The NFL Protests and the Mass Descent into Total Classless Thuggery
by Alexander Zubatov
This weekend marked a series of national anthem “protests” by highly compensated football players, most of whom have likely sustained a few too many concussions to think their way around complex political issues. Some refused to come out for the anthem. Some came out but kneeled. Others locked arms. Some even thought the national anthem would be a good time to do a black power salute or just get some good glute and quad stretches in: https://www.facebook.com/13WHAM/videos/10155840945897502/
While the woefully out-of-touch mainstream media’s reaction to this sad spectacle was overwhelmingly laudatory — as though these were noble heroes standing up for truth and justice rather than classless thugs spitting upon their country and their fans in a mass display of disrespect — choruses of boos rang out from stadium crowds across the nation. And, if the NFL ratings decline and fan exodus in response to Colin Kaepernick’s antics is any guide, I strongly suspect that by failing to rein in the dogs and tell its well-heeled employees to stick to doing their jobs while on company time and on the company’s dime, the NFL is well on its way to becoming the No Future League.

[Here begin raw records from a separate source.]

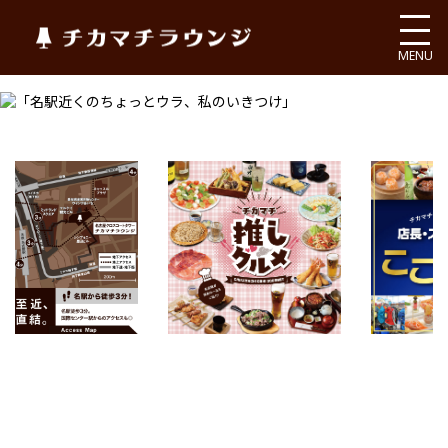
チカマチラウンジ
MENU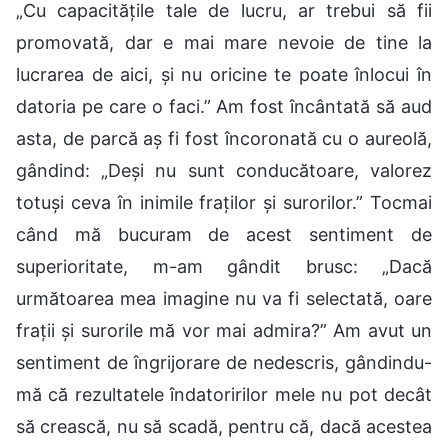
„Cu capacitățile tale de lucru, ar trebui să fii
promovată, dar e mai mare nevoie de tine la
lucrarea de aici, și nu oricine te poate înlocui în
datoria pe care o faci.” Am fost încântată să aud
asta, de parcă aș fi fost încoronată cu o aureolă,
gândind: „Deși nu sunt conducătoare, valorez
totuși ceva în inimile fraților și surorilor.” Tocmai
când mă bucuram de acest sentiment de
superioritate, m-am gândit brusc: „Dacă
următoarea mea imagine nu va fi selectată, oare
frații și surorile mă vor mai admira?” Am avut un
sentiment de îngrijorare de nedescris, gândindu-
mă că rezultatele îndatoririlor mele nu pot decât
să crească, nu să scadă, pentru că, dacă acestea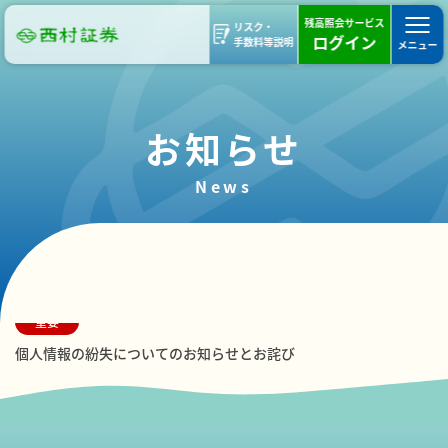
残高照会サービス
リスク・
ログイン
手数料等説明
メニュー
お知らせ
News
2025.11.07
重要
個人情報の紛失についてのお知らせとお詫び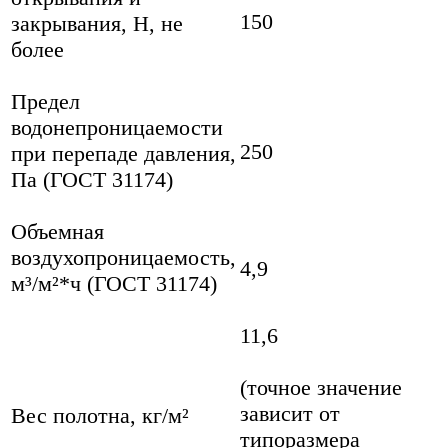
150
закрывания, Н, не
более
Предел
водонепроницаемости
250
при перепаде давления,
Па (ГОСТ 31174)
Объемная
воздухопроницаемость,
4,9
м³/м²*ч (ГОСТ 31174)
11,6
(точное значение
зависит от
Вес полотна, кг/м²
типоразмера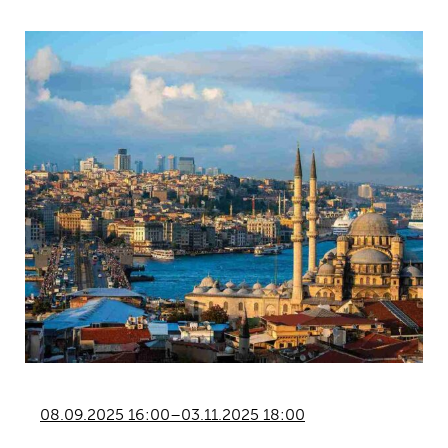
08.09.2025 16:00–03.11.2025 18:00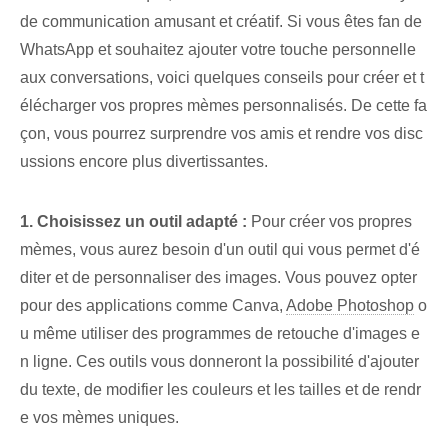
de communication amusant et créatif. Si vous êtes fan de
WhatsApp et souhaitez ajouter votre touche personnelle
aux conversations, voici quelques conseils pour créer et t
élécharger vos propres mèmes personnalisés. De cette fa
çon, vous pourrez surprendre vos amis et rendre vos disc
ussions encore plus divertissantes.
1. Choisissez un outil adapté :
Pour créer vos propres
mèmes, vous aurez besoin d'un outil qui vous permet d'é
diter et de personnaliser des images. Vous pouvez opter
pour des applications comme Canva,
Adobe Photoshop
o
u même utiliser des programmes de retouche d'images e
n ligne. Ces outils vous donneront la possibilité d'ajouter
du texte, de modifier les couleurs et les tailles et de rendr
e vos mèmes uniques.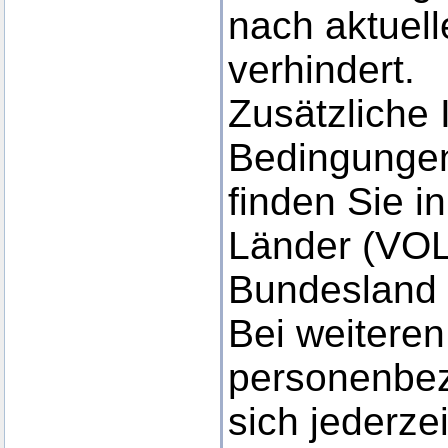
nach aktuel
verhindert.
Zusätzliche 
Bedingungen
finden Sie i
Länder (VOL)
Bundesland 
Bei weitere
personenbe
sich jederze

The real story here is how dumb, incoherent, boorish and utterly out of step with America so many in the left-leaning mainstream entertainment community (including Hollywood, media and now sports as well) have become. Ad hominem epithets, name-calling (racist!, fascist!, sexist!) and shouting down people with whom those on the left disagree have taken the place of engagement, debate and reasoned dialogue, and now these same jeering jerks are turning football stadiums into arenas for their jihads against civility.
Let’s step back and think through what’s going on. This should be simple. Let’s say you are Christian and you get invited to the wedding of a friend who is of a different faith to which you don’t subscribe and aspects of which you might even find distasteful or offensive. When the religious parts of the ceremony are going on, no one is expecting you to join the chorus or pray to a divinity that’s not your own. But standing or sitting respectfully, as appropriate, while others are doing what they do and saying what they say is de rigueur. Unless babies are being sacrificed at the altar, this isn’t the time to make a political statement, take exception or stage a protest. The same is true of national patriotic rituals. When I was in school, I never once spoke the words of the pledge of allegiance (I’m just not one of those flag-waving, USA! USA!-chanting types), but I sure as heck stood there respectfully and silently while others were doing as they saw fit. To do anything less would have been rude; it would have been making a spectacle of myself, and that wasn’t my goal.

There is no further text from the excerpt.